(WORKING DATA Opens)

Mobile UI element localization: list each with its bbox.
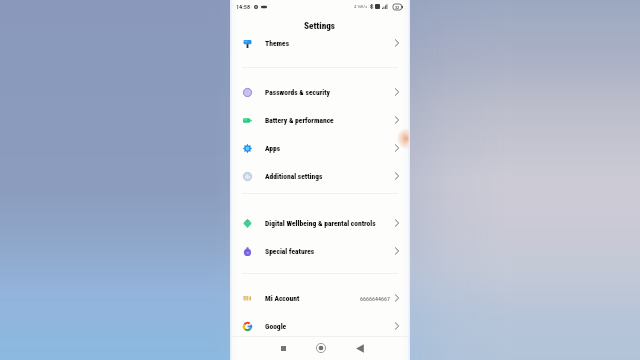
staticText: Battery & performance	[265, 116, 334, 125]
staticText: 6666644667	[360, 295, 390, 302]
staticText: 14:58	[236, 3, 251, 10]
button[interactable]: Recents	[274, 339, 292, 357]
staticText: 32	[395, 5, 400, 10]
button[interactable]: Additional settings	[230, 163, 410, 189]
button[interactable]: Home	[312, 339, 330, 357]
staticText: Settings	[304, 20, 336, 31]
button[interactable]: Google	[230, 313, 410, 339]
staticText: Additional settings	[265, 172, 323, 181]
button[interactable]: Apps	[230, 135, 410, 161]
button[interactable]: Mi Account	[230, 285, 410, 311]
staticText: Digital Wellbeing & parental controls	[265, 219, 376, 228]
staticText: Google	[265, 322, 287, 331]
staticText: Apps	[265, 144, 281, 153]
button[interactable]: Special features	[230, 238, 410, 264]
staticText: 4.16K/s	[354, 4, 368, 9]
button[interactable]: Battery & performance	[230, 107, 410, 133]
staticText: Mi Account	[265, 294, 300, 303]
staticText: Themes	[265, 39, 290, 48]
button[interactable]: Passwords & security	[230, 79, 410, 105]
staticText: Special features	[265, 247, 315, 256]
staticText: Passwords & security	[265, 88, 331, 97]
button[interactable]: Themes	[230, 30, 410, 56]
button[interactable]: Digital Wellbeing & parental controls	[230, 210, 410, 236]
button[interactable]: Back	[351, 339, 369, 357]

(WORKING DATA Closes)

## YOUR TASK
Your answer is only the number of lines in the listing above that include the string "controls".

## OUTPUT
2